NYers have always lacked the ability to compromise.

ZippyTheChimp
January 31st, 2003, 05:53 PM
Quote: from NYatKNIGHT on 2:27 pm on Jan. 31, 2003
Zippy, why are BPC residents so against a tunnel, even a shorter 3-4 block platform over a depressed West St.? It would reduce noise and improve access.


Christian has it right on the number 1 reason. I was in favor of the tunnel when it was first proposed, as a full tunnel from the Battery Tunnel/FDR tunnel directly into the Holland Tunnel. A lot of the traffic on West St is thru- traffic from Brooklyn and the east side on the way to NJ. When I found out about the cost and construction time, I changed my mind.
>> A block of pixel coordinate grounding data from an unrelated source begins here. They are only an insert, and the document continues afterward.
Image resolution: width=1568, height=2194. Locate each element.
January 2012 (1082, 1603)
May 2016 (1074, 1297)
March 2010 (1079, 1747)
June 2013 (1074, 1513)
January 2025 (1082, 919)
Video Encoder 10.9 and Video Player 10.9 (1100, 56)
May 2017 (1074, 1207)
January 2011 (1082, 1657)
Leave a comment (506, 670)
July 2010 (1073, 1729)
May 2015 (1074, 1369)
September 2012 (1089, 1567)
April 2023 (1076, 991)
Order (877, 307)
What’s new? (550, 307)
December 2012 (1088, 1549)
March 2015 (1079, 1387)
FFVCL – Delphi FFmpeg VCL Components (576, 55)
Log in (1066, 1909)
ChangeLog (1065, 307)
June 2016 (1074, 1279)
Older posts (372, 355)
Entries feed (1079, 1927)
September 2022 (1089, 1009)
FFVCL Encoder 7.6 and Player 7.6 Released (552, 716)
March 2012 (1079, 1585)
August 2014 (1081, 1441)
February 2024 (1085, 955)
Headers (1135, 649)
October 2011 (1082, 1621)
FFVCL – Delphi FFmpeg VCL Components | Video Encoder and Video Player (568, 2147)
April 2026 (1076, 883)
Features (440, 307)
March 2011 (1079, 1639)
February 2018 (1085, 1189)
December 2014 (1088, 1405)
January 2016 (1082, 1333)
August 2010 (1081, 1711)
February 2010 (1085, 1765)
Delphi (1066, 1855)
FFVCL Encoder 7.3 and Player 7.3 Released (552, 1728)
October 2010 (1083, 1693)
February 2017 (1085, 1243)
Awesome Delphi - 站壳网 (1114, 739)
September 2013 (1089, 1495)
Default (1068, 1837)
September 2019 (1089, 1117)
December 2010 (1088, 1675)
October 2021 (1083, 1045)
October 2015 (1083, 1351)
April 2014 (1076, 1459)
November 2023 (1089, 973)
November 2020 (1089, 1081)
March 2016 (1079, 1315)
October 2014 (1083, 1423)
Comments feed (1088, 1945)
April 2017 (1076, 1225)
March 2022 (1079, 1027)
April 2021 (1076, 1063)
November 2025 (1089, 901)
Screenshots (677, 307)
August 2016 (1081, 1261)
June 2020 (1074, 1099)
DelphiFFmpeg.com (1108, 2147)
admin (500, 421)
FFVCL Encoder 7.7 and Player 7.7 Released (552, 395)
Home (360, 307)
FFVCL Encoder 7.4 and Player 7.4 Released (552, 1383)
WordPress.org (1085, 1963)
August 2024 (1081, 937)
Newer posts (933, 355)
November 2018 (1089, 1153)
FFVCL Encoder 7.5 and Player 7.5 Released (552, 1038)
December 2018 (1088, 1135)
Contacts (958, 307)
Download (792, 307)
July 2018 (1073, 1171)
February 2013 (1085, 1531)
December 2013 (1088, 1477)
It didn't help that tunnel proponents estimated contruction time on a 7/24 schedule (unrealistic in a residential area).

I don't know why the anti-tunnel people are against a platform from Vesey to Liberty. I think this is a perfect and relatively low-cost solution.

It's difficult to get an accurate percentage of those who oppose the tunnel, since the pro tunnel people are mostly indifferent.

The was a meeting about West St plans last night. I couldn't attend, but when I get some info, I'll post it.

ZippyTheChimp
January 31st, 2003, 06:03 PM
You're right JM. Once the city lied about construction time, positions hardened. Now, if it looks like a tunnel, and quacks like a tunnel, it's a tunnel. One of the arguments was that residents would prefer an enclosed bridge (like the old north bridge). It was suggested that an enclosed passageway could be built on one side of a platform. The anti-tunnel people didn't have an answer for this.